* PROBLEM TO SOLVE
Leave the pictures out and return every line below exactly.
------------------------------------------------------------------------
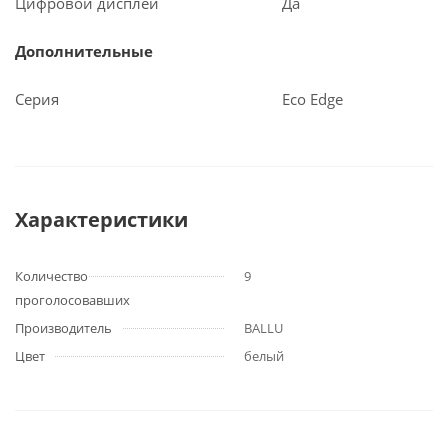
Цифровой дисплей
Да
Дополнительные
Серия
Eco Edge
Характеристики
Количество
9
проголосовавших
Производитель
BALLU
Цвет
белый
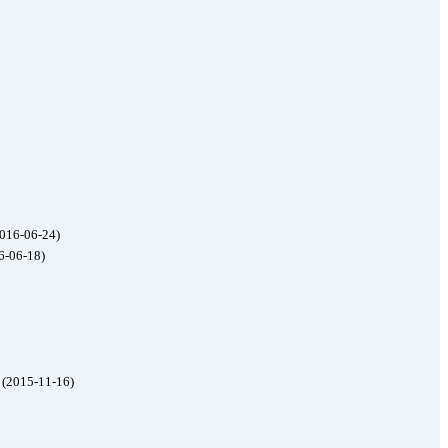
016-06-24)
6-06-18)
(2015-11-16)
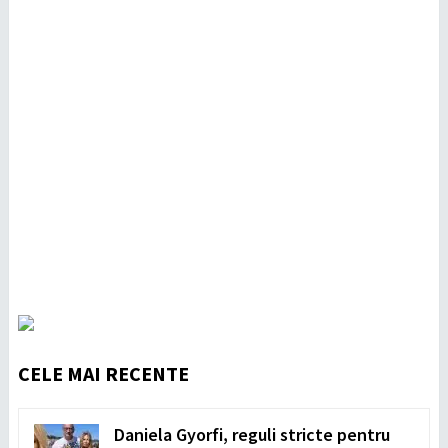
CELE MAI RECENTE
Daniela Gyorfi, reguli stricte pentru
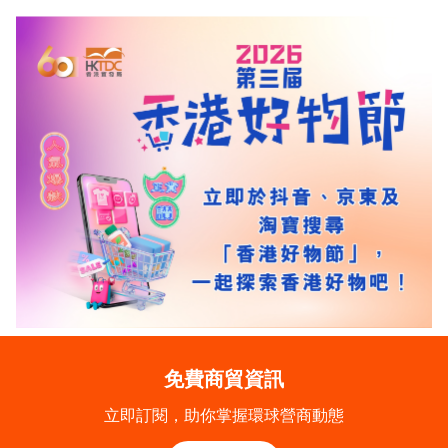
免費商貿資訊
立即訂閱，助你掌握環球營商動態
------------------------------------------------------------------------
* SOLUTION BELOW
Цифровой дисплей
Да
Дополнительные
Серия
Eco Edge
Характеристики
Количество
9
проголосовавших
Производитель
BALLU
Цвет
белый
016-06-24)
6-06-18)
(2015-11-16)
CELE MAI RECENTE
Daniela Gyorfi, reguli stricte pentru
免費商貿資訊
立即訂閱，助你掌握環球營商動態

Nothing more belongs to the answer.